Thats cool man. opinions are opinions. good to have lots of info for the buyer. Ya, right now Im running a 10mm bolt on, but the scratch comes with 2 different sets of rear end hardware for the 14mm too.


----------



## f0ggy (Jul 5, 2006)

I am selling an 05 giant stp frame, and fork if your interested, I bought it in feb of 06, absolutely love it, Its not SS but cant you convert? Any ways it will be a good deal


----------



## Dave Moore (Apr 15, 2004)

f0ggy said:


> I am selling an 05 giant stp frame, and fork if your interested, I bought it in feb of 06, absolutely love it, Its not SS but cant you convert? Any ways it will be a good deal


Thanks but I built my XC race bike and though it's better that way I spent way too much money on it and had just rather buy a complete this time around for cost savings.


----------



## ihatemybike (Nov 27, 2005)

I'd go with the P1. Steel and SS, shouts tough.
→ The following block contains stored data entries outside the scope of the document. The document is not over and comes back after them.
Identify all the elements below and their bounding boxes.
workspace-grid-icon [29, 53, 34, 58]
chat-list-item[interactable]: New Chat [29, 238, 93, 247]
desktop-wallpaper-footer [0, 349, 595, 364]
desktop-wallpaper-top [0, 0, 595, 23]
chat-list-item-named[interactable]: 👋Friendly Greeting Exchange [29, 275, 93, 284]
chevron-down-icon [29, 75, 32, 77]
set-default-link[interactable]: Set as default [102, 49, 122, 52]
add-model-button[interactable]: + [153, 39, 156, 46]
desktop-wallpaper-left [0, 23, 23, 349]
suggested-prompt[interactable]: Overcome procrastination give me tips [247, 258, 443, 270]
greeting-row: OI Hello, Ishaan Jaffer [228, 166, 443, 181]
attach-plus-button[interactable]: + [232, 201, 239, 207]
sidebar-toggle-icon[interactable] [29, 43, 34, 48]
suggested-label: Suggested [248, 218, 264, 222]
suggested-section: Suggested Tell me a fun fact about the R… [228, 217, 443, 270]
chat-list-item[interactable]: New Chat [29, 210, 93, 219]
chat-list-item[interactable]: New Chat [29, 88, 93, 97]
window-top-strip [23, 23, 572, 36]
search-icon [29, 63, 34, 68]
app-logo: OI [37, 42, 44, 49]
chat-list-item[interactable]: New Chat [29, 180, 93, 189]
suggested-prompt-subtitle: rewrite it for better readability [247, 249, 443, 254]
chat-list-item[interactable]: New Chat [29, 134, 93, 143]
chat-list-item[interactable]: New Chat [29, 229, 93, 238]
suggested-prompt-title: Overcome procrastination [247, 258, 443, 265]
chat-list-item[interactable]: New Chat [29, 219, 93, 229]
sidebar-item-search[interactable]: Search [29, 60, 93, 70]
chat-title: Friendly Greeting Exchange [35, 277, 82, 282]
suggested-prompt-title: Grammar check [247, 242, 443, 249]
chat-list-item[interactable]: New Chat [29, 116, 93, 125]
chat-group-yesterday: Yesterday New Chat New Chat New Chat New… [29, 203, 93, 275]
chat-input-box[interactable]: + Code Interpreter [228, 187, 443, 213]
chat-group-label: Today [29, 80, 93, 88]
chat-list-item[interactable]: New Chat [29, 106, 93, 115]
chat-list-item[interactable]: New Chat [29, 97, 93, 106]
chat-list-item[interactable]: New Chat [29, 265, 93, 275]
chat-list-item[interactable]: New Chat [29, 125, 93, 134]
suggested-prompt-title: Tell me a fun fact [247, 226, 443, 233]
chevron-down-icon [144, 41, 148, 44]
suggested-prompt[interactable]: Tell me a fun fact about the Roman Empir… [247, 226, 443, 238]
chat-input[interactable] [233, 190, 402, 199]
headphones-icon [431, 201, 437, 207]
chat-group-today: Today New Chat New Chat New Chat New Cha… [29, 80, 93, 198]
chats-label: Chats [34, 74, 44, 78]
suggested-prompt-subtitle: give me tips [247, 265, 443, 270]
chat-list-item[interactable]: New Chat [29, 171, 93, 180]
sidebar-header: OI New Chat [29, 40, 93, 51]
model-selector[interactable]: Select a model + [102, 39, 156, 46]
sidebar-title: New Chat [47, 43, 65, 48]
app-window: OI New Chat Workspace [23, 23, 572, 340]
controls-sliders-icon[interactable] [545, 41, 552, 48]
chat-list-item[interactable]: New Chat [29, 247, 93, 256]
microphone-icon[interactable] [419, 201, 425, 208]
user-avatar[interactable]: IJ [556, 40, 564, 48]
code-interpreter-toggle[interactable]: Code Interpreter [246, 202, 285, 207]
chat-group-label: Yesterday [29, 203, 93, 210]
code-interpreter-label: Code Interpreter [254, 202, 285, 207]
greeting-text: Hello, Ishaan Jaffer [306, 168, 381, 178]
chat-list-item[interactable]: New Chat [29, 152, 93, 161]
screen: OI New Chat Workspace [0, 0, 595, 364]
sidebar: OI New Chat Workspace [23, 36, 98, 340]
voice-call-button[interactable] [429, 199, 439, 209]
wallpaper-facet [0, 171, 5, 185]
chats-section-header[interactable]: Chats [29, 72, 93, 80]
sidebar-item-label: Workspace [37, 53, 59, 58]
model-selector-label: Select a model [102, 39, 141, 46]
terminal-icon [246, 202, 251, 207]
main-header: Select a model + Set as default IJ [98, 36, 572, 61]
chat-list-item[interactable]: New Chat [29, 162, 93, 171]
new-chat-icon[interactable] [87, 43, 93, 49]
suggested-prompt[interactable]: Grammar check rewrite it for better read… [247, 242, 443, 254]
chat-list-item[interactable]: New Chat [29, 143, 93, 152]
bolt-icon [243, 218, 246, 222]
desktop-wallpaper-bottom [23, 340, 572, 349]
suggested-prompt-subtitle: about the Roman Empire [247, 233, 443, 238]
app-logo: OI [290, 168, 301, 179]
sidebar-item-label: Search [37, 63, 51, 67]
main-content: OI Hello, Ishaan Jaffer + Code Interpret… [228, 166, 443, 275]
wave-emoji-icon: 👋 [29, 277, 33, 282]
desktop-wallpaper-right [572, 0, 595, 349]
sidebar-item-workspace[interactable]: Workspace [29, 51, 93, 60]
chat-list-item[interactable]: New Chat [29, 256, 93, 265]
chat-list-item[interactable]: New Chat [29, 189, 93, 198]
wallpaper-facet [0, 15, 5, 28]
Now where the hell are the v-brake mounts?


----------



## todd_freeride (Aug 9, 2005)

P.1 all the way, even though the giant is a really sick bike for this year. but one option you could consider, it GT's new bikes. I personally think the Ruckus UF is a sick bike. the brakes really arent the best though, but I've used Tektro IO brakes for DJ before, you should be fine. fork is half decient. it isnt the same price as the others though $650.00 so you'd have some $$ to play with. just something to throw out there, they also have a 24" model, but its more a park bike. also something cool, this frame uses a euro BB :thumbsup:


----------



## pavement_hurts (May 13, 2006)

Go for the STP! I don't have a really rational reason for saying that beyond me hating Specialized.


----------



## snaky69 (Mar 8, 2005)

Norco 250 I believe is single speed as well... there it is!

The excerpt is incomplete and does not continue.